In his book The Illness Narratives: Suffering, Healing, and the Human Condition, anthropologist Dr. Arthur Kleinman describes the illness narrative as “a story the patient tells, and significant others retell, to give coherence to the distinctive events and long-term course of suffering”. The undertaking of such a narrative is necessary to not only encompass and understand an individual’s personal experience with a chronic illness or equivocal experience of affliction, but to also explore the different avenues of the healthcare system’s response. These illness narratives play an important role in enriching our understanding of essential facets in an individual’s illness experience, usually underlined by cultural and socioeconomic factors. Too often perceived as subjective accounts, and taken at lesser value when addressing illness and disease in the human body, these stories and lived experiences play a crucial role in addressing symptoms and illness in tandem with more direct biomedical approaches. 
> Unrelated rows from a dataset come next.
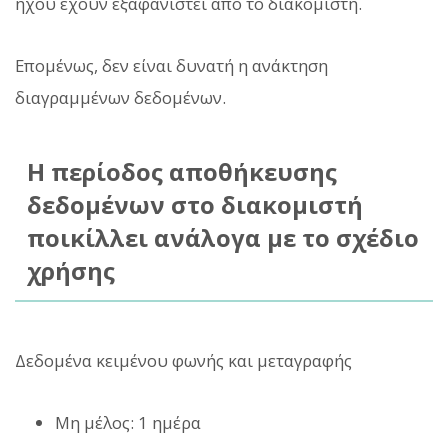
ήχου έχουν εξαφανιστεί από το διακομιστή.
Επομένως, δεν είναι δυνατή η ανάκτηση
διαγραμμένων δεδομένων.
Η περίοδος αποθήκευσης
δεδομένων στο διακομιστή
ποικίλλει ανάλογα με το σχέδιο
χρήσης
Δεδομένα κειμένου φωνής και μεταγραφής
Μη μέλος: 1 ημέρα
But what exactly is that biomedical perspective, and how does it compare to the cultural richness and identity of the illness narrative? Biomedicine is defined by Kleinman and Dr. Robert Hahn in Biomedical Practice and Anthropological Theory: Frameworks and Directions as an approach to medicine that focuses on the biological and physiological processes of the human body. Simply put, biomedicine focuses on the disease and “where things hurt.” One may think of it as the traditional office visit that ends in a prescription and light recommendations. As biomedicine is so deeply integrated into the culture of Western medicine, people well-acquainted with biomedicine may perceive it as the best and only way to approach healthcare and healing. 
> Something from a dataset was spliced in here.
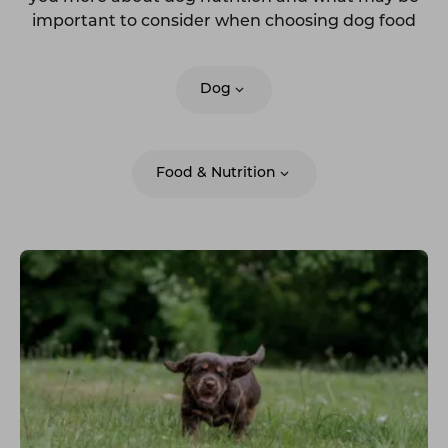
important to consider when choosing dog food
Dog
Food & Nutrition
On the other hand, an illness narrative within a medical anthropological context focuses not on “where things hurt,” but rather on “hows” and “whys” of the illness, which may and often includes societal, cultural, and personal elements. The structure of an illness narrative mirrors that of a story crafted through conversations and analysis, following the timeline and thoughts of the individual patient’s story. Consequently, metaphors and common themes or lines of thought often permeate the course of the narrative, including the patient’s healing process and the external factors affecting that process. An example of an illness narrative is seen in excerpts of Medical Anthropology by Robert Pool and Wenzel Geissler, an anthropological study of euthanasia conducted in the Netherlands. In this excerpt, we take a brief look into the illness narrative of one of the study participants, Max, who has just been diagnosed with cancer and recently completed chemotherapy. Here, readers not only vicariously live through Max’s “sobering” diagnosis and treatment, but also gain access to his inner thoughts about his future and euthanasia. The narrative follows Max as he requests of his doctor, “I don’t want to become a Biafran, or someone from Buchenwald or Auschwitz, emaciated, and I don’t want to suffer pain” (Pool 58). The colloquialisms and little anecdotal annotations included in Max’s narrative present a unique view of the same process that could be summarized as “patient with small-cell lung cancer, undergoing chemotherapy.” 

Through the intersection of traditional Western medical and medical anthropology lenses, patients and healthcare professionals may build a more holistic and understanding perspective of chronic illness. The direct approach that biomedicine offers allows for straightforward diagnosis and treatment, while the illness narrative brings in a different culturally-driven approach to healthcare that works to acknowledge the patient’s experiences as part of that process rather than just extraneous stories added for cursory context.